When you print the records below, keep every word exact and leave out the images.

● **Stored data entries**:
━━━━━━
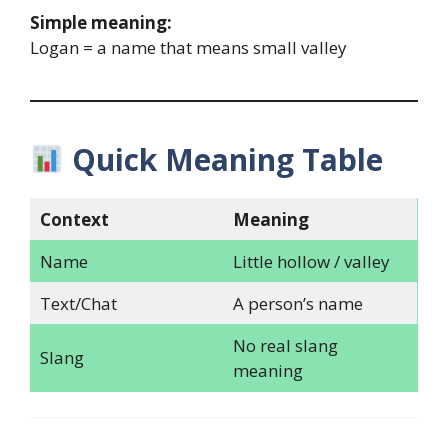
Simple meaning:
Logan = a name that means small valley
Quick Meaning Table
Context
Meaning
Name
Little hollow / valley
Text/Chat
A person’s name
No real slang
Slang
meaning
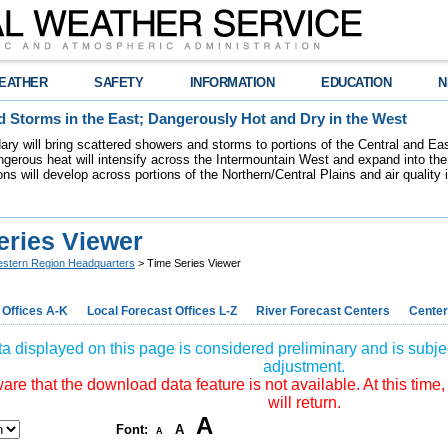
EATHER
SAFETY
INFORMATION
EDUCATION
N
 Storms in the East; Dangerously Hot and Dry in the West
dary will bring scattered showers and storms to portions of the Central and Ea
gerous heat will intensify across the Intermountain West and expand into the
ions will develop across portions of the Northern/Central Plains and air quality
eries Viewer
stern Region Headquarters
> Time Series Viewer
 Offices A-K
Local Forecast Offices L-Z
River Forecast Centers
Center
a displayed on this page is considered preliminary and is subjec
adjustment.
re that the download data feature is not available. At this time,
will return.
A
Font:
A
A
━━━━━━
● **Reply**:
Simple meaning:
Logan = a name that means small valley
Quick Meaning Table
Context
Meaning
Name
Little hollow / valley
Text/Chat
A person’s name
No real slang
Slang
meaning
EATHER
SAFETY
INFORMATION
EDUCATION
N
 Storms in the East; Dangerously Hot and Dry in the West
dary will bring scattered showers and storms to portions of the Central and Ea
gerous heat will intensify across the Intermountain West and expand into the
ions will develop across portions of the Northern/Central Plains and air quality
eries Viewer
stern Region Headquarters
> Time Series Viewer
 Offices A-K
Local Forecast Offices L-Z
River Forecast Centers
Center
a displayed on this page is considered preliminary and is subjec
adjustment.
re that the download data feature is not available. At this time,
will return.
A
Font:
A
A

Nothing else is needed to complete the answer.